## RECORDED INFORMATION:

=== Section Start ===

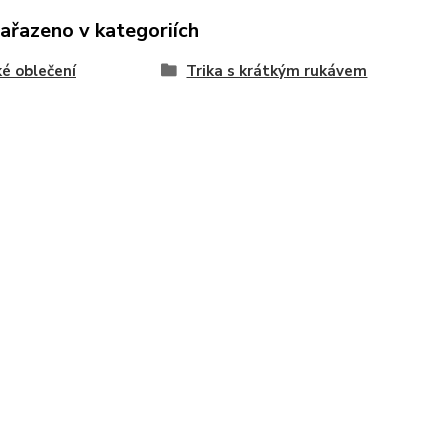
zařazeno v kategoriích
é oblečení
Trika s krátkým rukávem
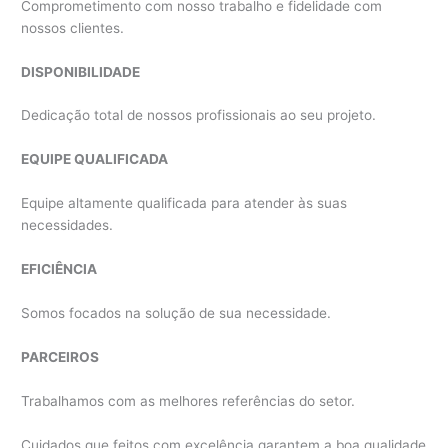
Comprometimento com nosso trabalho e fidelidade com
nossos clientes.
DISPONIBILIDADE
Dedicação total de nossos profissionais ao seu projeto.
EQUIPE QUALIFICADA
Equipe altamente qualificada para atender às suas
necessidades.
EFICIÊNCIA
Somos focados na solução de sua necessidade.
PARCEIROS
Trabalhamos com as melhores referências do setor.
Cuidados que feitos com excelência garantem a boa qualidade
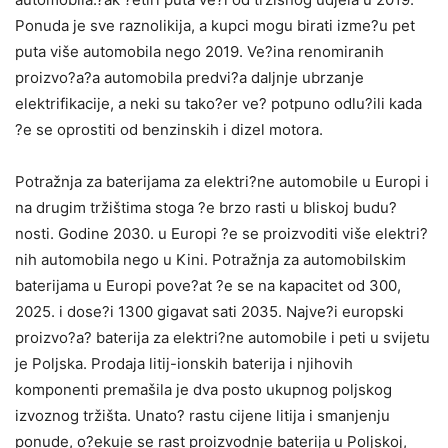
Ponuda je sve raznolikija, a kupci mogu birati izme?u pet
puta više automobila nego 2019. Ve?ina renomiranih
proizvo?a?a automobila predvi?a daljnje ubrzanje
elektrifikacije, a neki su tako?er ve? potpuno odlu?ili kada
?e se oprostiti od benzinskih i dizel motora.
Potražnja za baterijama za elektri?ne automobile u Europi i
na drugim tržištima stoga ?e brzo rasti u bliskoj budu?
nosti. Godine 2030. u Europi ?e se proizvoditi više elektri?
nih automobila nego u Kini. Potražnja za automobilskim
baterijama u Europi pove?at ?e se na kapacitet od 300,
2025. i dose?i 1300 gigavat sati 2035. Najve?i europski
proizvo?a? baterija za elektri?ne automobile i peti u svijetu
je Poljska. Prodaja litij-ionskih baterija i njihovih
komponenti premašila je dva posto ukupnog poljskog
izvoznog tržišta. Unato? rastu cijene litija i smanjenju
ponude, o?ekuje se rast proizvodnje baterija u Poljskoj,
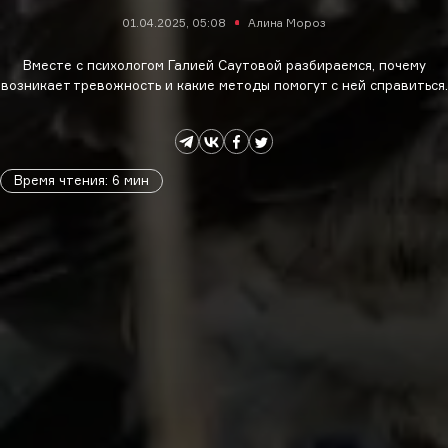
01.04.2025, 05:08
Алина Мороз
Вместе с психологом Галией Саутовой разбираемся, почему
возникает тревожность и какие методы помогут с ней справиться.
Время чтения
:
6
мин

=== Section End ===

The answer is the records above, repeated exactly, with no picture in it.

## WRITTEN RESPONSE:
zařazeno v kategoriích
é oblečení
Trika s krátkým rukávem
Comprometimento com nosso trabalho e fidelidade com
nossos clientes.
DISPONIBILIDADE
Dedicação total de nossos profissionais ao seu projeto.
EQUIPE QUALIFICADA
Equipe altamente qualificada para atender às suas
necessidades.
EFICIÊNCIA
Somos focados na solução de sua necessidade.
PARCEIROS
Trabalhamos com as melhores referências do setor.
Cuidados que feitos com excelência garantem a boa qualidade
Ponuda je sve raznolikija, a kupci mogu birati izme?u pet
puta više automobila nego 2019. Ve?ina renomiranih
proizvo?a?a automobila predvi?a daljnje ubrzanje
elektrifikacije, a neki su tako?er ve? potpuno odlu?ili kada
?e se oprostiti od benzinskih i dizel motora.
Potražnja za baterijama za elektri?ne automobile u Europi i
na drugim tržištima stoga ?e brzo rasti u bliskoj budu?
nosti. Godine 2030. u Europi ?e se proizvoditi više elektri?
nih automobila nego u Kini. Potražnja za automobilskim
baterijama u Europi pove?at ?e se na kapacitet od 300,
2025. i dose?i 1300 gigavat sati 2035. Najve?i europski
proizvo?a? baterija za elektri?ne automobile i peti u svijetu
je Poljska. Prodaja litij-ionskih baterija i njihovih
komponenti premašila je dva posto ukupnog poljskog
izvoznog tržišta. Unato? rastu cijene litija i smanjenju
ponude, o?ekuje se rast proizvodnje baterija u Poljskoj,
01.04.2025, 05:08
Алина Мороз
Вместе с психологом Галией Саутовой разбираемся, почему
возникает тревожность и какие методы помогут с ней справиться.
Время чтения
:
6
мин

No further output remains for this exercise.